Dr. Nicole Harkin, a cardiologist and founder of Whole Heart Cardiology in San Francisco, told she goes by a pretty simple premise when telling patients when to take their blood pressure drugs.
“I typically recommend that most of my patients take their blood pressure medications when they are most likely to remember to take them,” Harkin said. “There is some evidence, however, that it may be better to take them at night. This is based on research that has shown that individuals with hypertension may not drop their blood pressure at night, which is what occurs in individuals without hypertension. Taking blood pressure medicines at night may help simulate this normal blood pressure dipping pattern.”
Dr. Stephen Pickett, a cardiologist at Memorial Hermann Memorial City Medical Center in Houston, told not all blood pressure medications work the same way.
“There are dozens of blood pressure medications and they are not all the same. They have different durations of action, different mechanisms of lowering blood pressure, and different side effects, which can play a role in the ideal time for taking them,” Pickett said.
“Some blood pressure medications, for example, need to be taken 3 to 4 times per day due to their short duration of action. Others have a very long duration of action and can be taken any time of day and their effect will likely not vary,” Pickett said. “Others still, such as diuretics, I generally recommend taking in the morning because the effect of taking them at night can be frustrating.”
Differences between studies
Pickett said historically different studies get different results.
“There have been a number of studies over the years about the optimal time to take blood pressure medications and they have had varying results,” he explained. “Some studies suggested blood pressure control was better when patients took their once-a-day blood pressure medications in the evening. This was done by 48-hour blood pressure monitors.”
“I would recommend talking to your doctor about the best time to take your blood pressure medications because not all medications are the same,” Pickett noted. “For my patients on once-a-day blood pressure medications, I encourage them to find a time of day where they will remember to reliably take their medications. It does no good to ‘take it in the evening’ if they routinely forget to take it.

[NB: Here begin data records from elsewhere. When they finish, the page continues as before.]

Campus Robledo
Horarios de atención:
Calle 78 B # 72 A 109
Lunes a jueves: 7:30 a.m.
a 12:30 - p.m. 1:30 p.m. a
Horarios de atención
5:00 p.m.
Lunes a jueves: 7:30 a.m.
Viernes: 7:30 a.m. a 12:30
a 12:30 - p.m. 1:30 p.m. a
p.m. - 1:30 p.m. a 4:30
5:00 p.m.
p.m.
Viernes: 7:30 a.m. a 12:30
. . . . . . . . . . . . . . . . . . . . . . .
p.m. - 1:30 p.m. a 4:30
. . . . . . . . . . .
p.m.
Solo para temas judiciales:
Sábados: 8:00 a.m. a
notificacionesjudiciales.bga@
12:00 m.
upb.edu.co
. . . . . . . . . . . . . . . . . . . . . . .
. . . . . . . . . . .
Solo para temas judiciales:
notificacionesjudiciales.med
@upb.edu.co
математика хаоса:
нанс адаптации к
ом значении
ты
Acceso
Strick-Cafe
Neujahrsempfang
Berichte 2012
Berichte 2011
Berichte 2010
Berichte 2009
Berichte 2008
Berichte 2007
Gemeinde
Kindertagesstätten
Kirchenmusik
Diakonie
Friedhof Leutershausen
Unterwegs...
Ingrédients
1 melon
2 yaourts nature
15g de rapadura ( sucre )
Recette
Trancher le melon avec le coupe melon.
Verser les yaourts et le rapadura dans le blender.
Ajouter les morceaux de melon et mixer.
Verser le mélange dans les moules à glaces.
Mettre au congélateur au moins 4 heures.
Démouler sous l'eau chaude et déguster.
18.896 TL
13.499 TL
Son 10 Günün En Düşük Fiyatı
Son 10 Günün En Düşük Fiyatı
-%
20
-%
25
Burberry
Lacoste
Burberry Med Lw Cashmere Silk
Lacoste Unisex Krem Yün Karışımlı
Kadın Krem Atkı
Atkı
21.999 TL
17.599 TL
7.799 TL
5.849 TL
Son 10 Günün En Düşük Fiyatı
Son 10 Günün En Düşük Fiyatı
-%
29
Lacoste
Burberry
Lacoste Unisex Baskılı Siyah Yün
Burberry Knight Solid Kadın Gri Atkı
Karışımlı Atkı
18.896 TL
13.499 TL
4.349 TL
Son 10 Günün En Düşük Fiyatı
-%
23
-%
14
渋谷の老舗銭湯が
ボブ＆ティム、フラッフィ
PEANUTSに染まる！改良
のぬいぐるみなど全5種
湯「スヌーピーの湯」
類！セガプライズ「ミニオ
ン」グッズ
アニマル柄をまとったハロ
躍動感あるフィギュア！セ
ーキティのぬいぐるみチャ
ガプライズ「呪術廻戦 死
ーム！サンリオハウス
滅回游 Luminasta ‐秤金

“All else being equal, there are several studies suggesting a small advantage to taking blood pressure medications at night, but it is not enough yet to insist on my patients taking their medications only at night,” he concluded.
Harkin noted that maintaining normal blood pressure is important for overall heart health.
“Elevated blood pressure is one of the top causes for stroke and heart attack,” she said. “Lifestyle changes are typically our first line of treatment. Some of the most effective lifestyle changes are reducing alcohol intake – no more than one drink a night for women and two for men – eating a DASH (Dietary Approaches to Stop Hypertension) style plant-forward diet low in sodium, including aerobic exercise as well as strength training, and losing weight if above ideal body weight.”